**Work instruction**
Look through the records below for the line with "Courts: Fer de". Return that line and each one after it up to and including the line with "in Europa e nell’area del Mediterraneo", exactly.

**Data to process**
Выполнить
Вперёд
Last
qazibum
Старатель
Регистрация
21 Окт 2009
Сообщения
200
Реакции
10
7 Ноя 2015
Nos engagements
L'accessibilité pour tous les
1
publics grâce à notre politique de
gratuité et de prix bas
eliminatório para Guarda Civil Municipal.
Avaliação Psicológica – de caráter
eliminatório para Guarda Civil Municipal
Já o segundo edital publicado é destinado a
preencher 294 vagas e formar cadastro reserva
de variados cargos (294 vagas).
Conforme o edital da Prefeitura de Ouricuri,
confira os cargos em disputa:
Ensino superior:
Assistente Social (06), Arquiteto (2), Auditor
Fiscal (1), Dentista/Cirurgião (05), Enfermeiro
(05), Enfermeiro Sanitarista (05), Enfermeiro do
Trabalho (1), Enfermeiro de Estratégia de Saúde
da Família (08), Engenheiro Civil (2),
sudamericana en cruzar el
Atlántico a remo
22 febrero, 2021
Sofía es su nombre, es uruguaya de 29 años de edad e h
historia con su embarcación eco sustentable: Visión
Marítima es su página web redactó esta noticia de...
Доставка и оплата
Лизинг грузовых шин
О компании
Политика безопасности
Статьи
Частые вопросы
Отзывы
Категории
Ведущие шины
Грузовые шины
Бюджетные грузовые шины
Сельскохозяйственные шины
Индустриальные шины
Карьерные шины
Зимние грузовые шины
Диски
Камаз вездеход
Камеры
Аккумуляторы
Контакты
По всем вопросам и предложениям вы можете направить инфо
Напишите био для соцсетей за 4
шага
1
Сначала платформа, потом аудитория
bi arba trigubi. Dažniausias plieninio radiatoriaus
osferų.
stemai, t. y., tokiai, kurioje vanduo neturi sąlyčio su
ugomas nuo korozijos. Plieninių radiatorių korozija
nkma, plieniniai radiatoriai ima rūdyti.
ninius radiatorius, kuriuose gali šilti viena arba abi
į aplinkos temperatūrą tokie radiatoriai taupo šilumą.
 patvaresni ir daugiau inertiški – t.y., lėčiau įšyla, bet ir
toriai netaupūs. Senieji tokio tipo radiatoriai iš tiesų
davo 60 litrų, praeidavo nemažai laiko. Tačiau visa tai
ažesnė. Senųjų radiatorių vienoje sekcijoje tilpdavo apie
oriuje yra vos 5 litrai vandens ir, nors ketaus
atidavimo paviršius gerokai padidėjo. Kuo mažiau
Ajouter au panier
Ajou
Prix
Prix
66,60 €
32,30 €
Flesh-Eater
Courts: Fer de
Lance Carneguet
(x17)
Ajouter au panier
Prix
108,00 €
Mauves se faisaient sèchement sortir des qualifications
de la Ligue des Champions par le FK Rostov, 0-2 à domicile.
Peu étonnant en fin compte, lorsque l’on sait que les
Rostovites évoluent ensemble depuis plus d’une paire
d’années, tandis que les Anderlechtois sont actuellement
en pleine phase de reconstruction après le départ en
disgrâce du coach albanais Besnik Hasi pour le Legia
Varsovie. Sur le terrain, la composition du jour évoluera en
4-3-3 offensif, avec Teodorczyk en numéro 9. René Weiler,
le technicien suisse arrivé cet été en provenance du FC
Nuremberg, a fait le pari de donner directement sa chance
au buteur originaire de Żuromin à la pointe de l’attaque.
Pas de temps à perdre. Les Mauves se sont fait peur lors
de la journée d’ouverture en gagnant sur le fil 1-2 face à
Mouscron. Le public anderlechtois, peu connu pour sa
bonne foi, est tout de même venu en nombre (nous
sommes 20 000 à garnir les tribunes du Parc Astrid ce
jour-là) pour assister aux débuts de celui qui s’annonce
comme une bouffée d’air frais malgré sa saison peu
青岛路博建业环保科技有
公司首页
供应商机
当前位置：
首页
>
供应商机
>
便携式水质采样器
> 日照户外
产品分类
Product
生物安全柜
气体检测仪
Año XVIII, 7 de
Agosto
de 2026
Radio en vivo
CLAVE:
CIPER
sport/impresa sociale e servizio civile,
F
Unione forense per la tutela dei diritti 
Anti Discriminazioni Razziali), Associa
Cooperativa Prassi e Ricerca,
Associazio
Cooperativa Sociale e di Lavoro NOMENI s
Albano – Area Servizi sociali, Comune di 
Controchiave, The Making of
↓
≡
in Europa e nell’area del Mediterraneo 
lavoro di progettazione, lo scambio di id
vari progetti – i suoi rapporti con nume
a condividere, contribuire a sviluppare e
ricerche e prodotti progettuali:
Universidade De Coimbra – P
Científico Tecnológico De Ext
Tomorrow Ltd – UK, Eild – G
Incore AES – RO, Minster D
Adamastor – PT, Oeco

**Result**
Courts: Fer de
Lance Carneguet
(x17)
Ajouter au panier
Prix
108,00 €
Mauves se faisaient sèchement sortir des qualifications
de la Ligue des Champions par le FK Rostov, 0-2 à domicile.
Peu étonnant en fin compte, lorsque l’on sait que les
Rostovites évoluent ensemble depuis plus d’une paire
d’années, tandis que les Anderlechtois sont actuellement
en pleine phase de reconstruction après le départ en
disgrâce du coach albanais Besnik Hasi pour le Legia
Varsovie. Sur le terrain, la composition du jour évoluera en
4-3-3 offensif, avec Teodorczyk en numéro 9. René Weiler,
le technicien suisse arrivé cet été en provenance du FC
Nuremberg, a fait le pari de donner directement sa chance
au buteur originaire de Żuromin à la pointe de l’attaque.
Pas de temps à perdre. Les Mauves se sont fait peur lors
de la journée d’ouverture en gagnant sur le fil 1-2 face à
Mouscron. Le public anderlechtois, peu connu pour sa
bonne foi, est tout de même venu en nombre (nous
sommes 20 000 à garnir les tribunes du Parc Astrid ce
jour-là) pour assister aux débuts de celui qui s’annonce
comme une bouffée d’air frais malgré sa saison peu
青岛路博建业环保科技有
公司首页
供应商机
当前位置：
首页
>
供应商机
>
便携式水质采样器
> 日照户外
产品分类
Product
生物安全柜
气体检测仪
Año XVIII, 7 de
Agosto
de 2026
Radio en vivo
CLAVE:
CIPER
sport/impresa sociale e servizio civile,
F
Unione forense per la tutela dei diritti 
Anti Discriminazioni Razziali), Associa
Cooperativa Prassi e Ricerca,
Associazio
Cooperativa Sociale e di Lavoro NOMENI s
Albano – Area Servizi sociali, Comune di 
Controchiave, The Making of
↓
≡
in Europa e nell’area del Mediterraneo 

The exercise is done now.